Taking up the mantle on Thursday was International Trade Secretary Liz Truss, explaining how Britain wants mutually beneficial tariff cuts while protecting “sensitive” U.K. products. Simultaneously, Foreign Secretary Dominic Raab was deployed to Australia, which he hailed as a “natural partner” for the U.K. “The scope for win-win is huge,” Raab said.

Truss announced plans  to simplify import tariffs after the post-Brexit transition period expires on Dec. 31, and Britain will be able to set its own rates. The smallest tariffs would be abolished, as would those on key components and on goods which the U.K. doesn’t produce itself. Other rates would be rounded down to the nearest 2.5% under the plans, which are open to public consultation until March 5.

None of this is especially controversial, and the devil will be in the detail. There was clear daylight between Johnson and EU Brexit lead Michel Barnier when they set out their opening positions earlier this week. For some, that heralds trouble ahead. For others, a way forward lurks amid the rhetoric.

Beyond Brexit

Brexit in Brief

Change in Dublin? | Irish Prime Minister Leo Varadkar is poised to lose Saturday’s election, betting odds indicate, with the party that oversaw the nation’s international bailout set to return to power. Paddy Power odds give Micheal Martin, who leads the biggest opposition party, Fianna Fail, a 94% chance of heading the government.

Bomb Plot Probe | Police in Northern Ireland are investigating a possible plot to blow up a truck on the day the U.K. formally left the European Union, broadcaster RTE reported Thursday.
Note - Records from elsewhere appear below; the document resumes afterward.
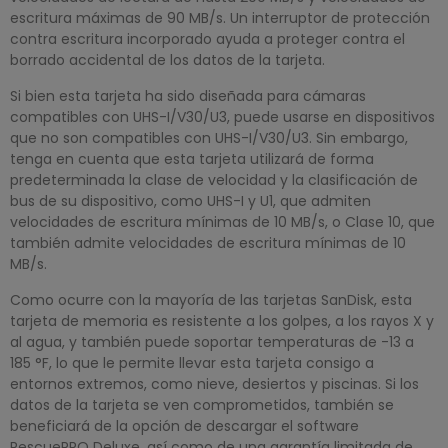
escritura máximas de 90 MB/s. Un interruptor de protección
contra escritura incorporado ayuda a proteger contra el
borrado accidental de los datos de la tarjeta.
Si bien esta tarjeta ha sido diseñada para cámaras
compatibles con UHS-I/V30/U3, puede usarse en dispositivos
que no son compatibles con UHS-I/V30/U3. Sin embargo,
tenga en cuenta que esta tarjeta utilizará de forma
predeterminada la clase de velocidad y la clasificación de
bus de su dispositivo, como UHS-I y U1, que admiten
velocidades de escritura mínimas de 10 MB/s, o Clase 10, que
también admite velocidades de escritura mínimas de 10
MB/s.
Como ocurre con la mayoría de las tarjetas SanDisk, esta
tarjeta de memoria es resistente a los golpes, a los rayos X y
al agua, y también puede soportar temperaturas de -13 a
185 °F, lo que le permite llevar esta tarjeta consigo a
entornos extremos, como nieve, desiertos y piscinas. Si los
datos de la tarjeta se ven comprometidos, también se
beneficiará de la opción de descargar el software
RescuePRO Deluxe, así como de una garantía limitada de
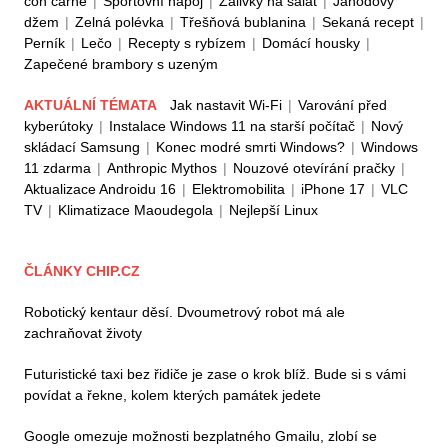
con carne
|
Sportovní nápoj
|
Zálivky na salát
|
Jahodový
džem
|
Zelná polévka
|
Třešňová bublanina
|
Sekaná recept
|
Perník
|
Lečo
|
Recepty s rybízem
|
Domácí housky
|
Zapečené brambory s uzeným
AKTUÁLNÍ TÉMATA
Jak nastavit Wi-Fi
|
Varování před
kyberútoky
|
Instalace Windows 11 na starší počítač
|
Nový
skládací Samsung
|
Konec modré smrti Windows?
|
Windows
11 zdarma
|
Anthropic Mythos
|
Nouzové otevírání pračky
|
Aktualizace Androidu 16
|
Elektromobilita
|
iPhone 17
|
VLC
TV
|
Klimatizace Maoudegola
|
Nejlepší Linux
ČLÁNKY CHIP.CZ
Robotický kentaur děsí. Dvoumetrový robot má ale
zachraňovat životy
Futuristické taxi bez řidiče je zase o krok blíž. Bude si s vámi
povídat a řekne, kolem kterých památek jedete
Google omezuje možnosti bezplatného Gmailu, zlobí se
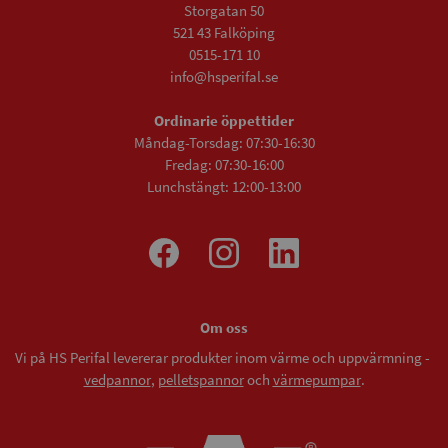
Storgatan 50
521 43 Falköping
0515-171 10
info@hsperifal.se
Ordinarie öppettider
Måndag-Torsdag: 07:30-16:30
Fredag: 07:30-16:00
Lunchstängt: 12:00-13:00
Om oss
Vi på HS Perifal levererar produkter inom värme och uppvärmning -
vedpannor
,
pelletspannor
och
värmepumpar
.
Dream On | The U.K.’s ambition to lift economic growth toward its post-war average of almost 3% is “quite unrealistic,” the National Institute of Economic and Social Research said.

Profiled, Again | What goes on inside the head of Dominic Cummings, Johnson’s chief strategist? The Guardian is the latest to have a go at decoding his many thoughts. For the record, Bloombergthe FT, the Telegraph, BBC Radio 4, New Statesman, Politico, CNN and Tortoise have already been there.

Rebecca Long Way Behind | Left-wing Labour leadership candidate Rebecca Long-Bailey is placed last among Labour voters in a London Evening Standard/Ipsos MORI poll. However, Labour members will elect the new leader, not just party voters — and that could boost Long-Bailey’s chances.

Peerage Politics | It feels like just yesterday that Boris Johnson was sacking Philip Hammond as chancellor and throwing him and pro-European Tory grandee Ken Clarke out of the parliamentary party. Now the prime minister is nominating both men to the House of Lords, the BBC reports.

Language Matters | Fresh from attempting to divide and conquer the Westminster press pack, Downing Street has made another attempt to rewrite the language of Brexit. After Johnson effectively banned the use of the B-word itself, the latest phrase under the microscope is that old favorite, “no deal.” According to The Sun, No. 10 instead prefers “non-negotiable outcome.”

Want to keep up with Brexit?

You can follow us @Brexit on Twitter, and listen to Bloomberg Westminster every weekday.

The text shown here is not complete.